I'm trying to use Filebeat to ship my logs from AWS CloudFront, but I can't figure out how to get the @timestamp field populated correctly. The log format is TSV (tab separated values) and the first two fields are date and time, like this:
2020-05-16 14:47:38 IAD89-C3 490 192.168.0.1 ...

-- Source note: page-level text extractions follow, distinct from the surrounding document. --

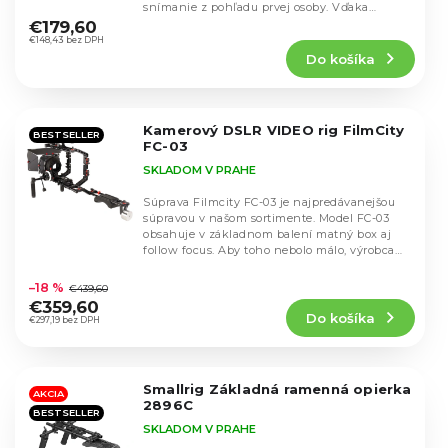
u
Priemerné
snímanie z pohľadu prvej osoby. Vďaka
u
hodnotenie
k
ergonomickému...
€179,60
k
produktu
€148,43 bez DPH
t
t
Do košíka
je
o
o
5,0
v
v
z
5
Kamerový DSLR VIDEO rig FilmCity
hviezdičiek.
BESTSELLER
FC-03
SKLADOM V PRAHE
Súprava Filmcity FC-03 je najpredávanejšou
súpravou v našom sortimente. Model FC-03
obsahuje v základnom balení matný box aj
follow focus. Aby toho nebolo málo, výrobca
Priemerné
sa...
hodnotenie
–18 %
€439,60
produktu
€359,60
Do košíka
je
€297,19 bez DPH
4,8
z
5
Smallrig Základná ramenná opierka
hviezdičiek.
AKCIA
2896C
BESTSELLER
SKLADOM V PRAHE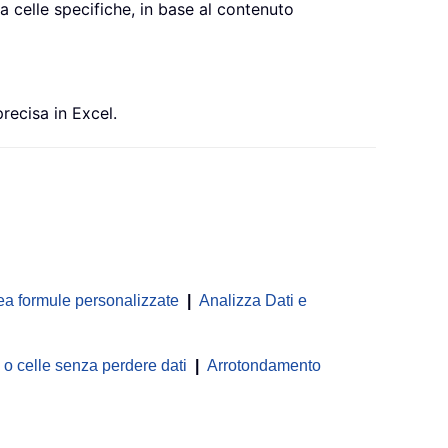
 celle specifiche, in base al contenuto
recisa in Excel.
ea formule personalizzate
|
Analizza Dati e
 celle senza perdere dati
|
Arrotondamento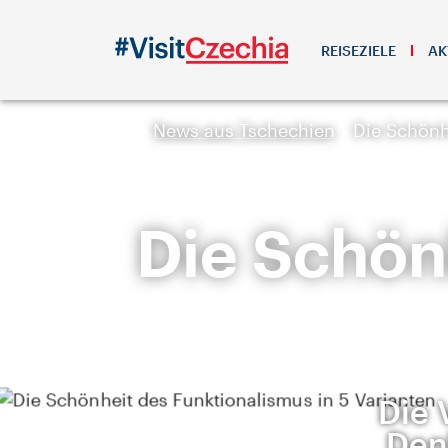
REISEZIELE
AK
News aus Tschechien
Die Schönh
Die Schön
Die 
Den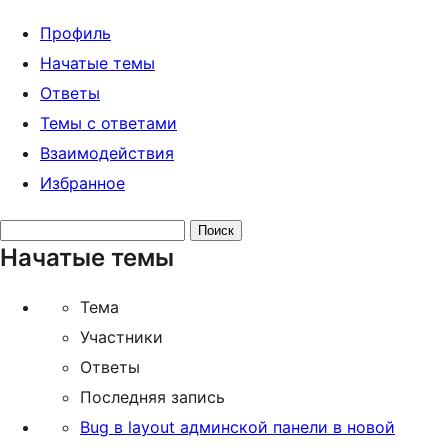
Профиль
Начатые темы
Ответы
Темы с ответами
Взаимодействия
Избранное
Поиск
Начатые темы
тем:
Тема
Участники
Ответы
Последняя запись
Bug в layout админской панели в новой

I'm using dissect to separate the fields and this works fine:
- dissect:
tokenizer: "%{timestamp.date} %{timestamp.time} %{edge_location} %{response_bytes} %{clientip} %{method} %{distribution} %{uri_path} %{response} %{referer} %{user_agent} %{query} %{cookie} %{result_type} %{request_id} %{host_header} %{protocol} %{request_bytes} %{duration} %{x_forwarded_for} %{ssl_protocol} %{ssl_cipher} %{edge_response_result_type} %{cs_protocol_version} %{fle_status} %{fle_encrypted_fields} %{c_port} %{time_to_first_byte} %{x_edge_detail_result_type} %{sc_content_type} %{sc_content_len} %{sc_range_start} %{sc_range_end}"
field: "message"
target_prefix: "aws.cloudfront"
But the problem is that @timestamp is not populated, and I cannot use the timestamp processor because it requires the entire timestamp to be in one field, and I can't figure out how to concatenate fields in filebeat.
I understand it's possible to change the output format used by CloudFront but I would rather not do that, because these logs are also part of a data lake so they should have a consistent format past and future.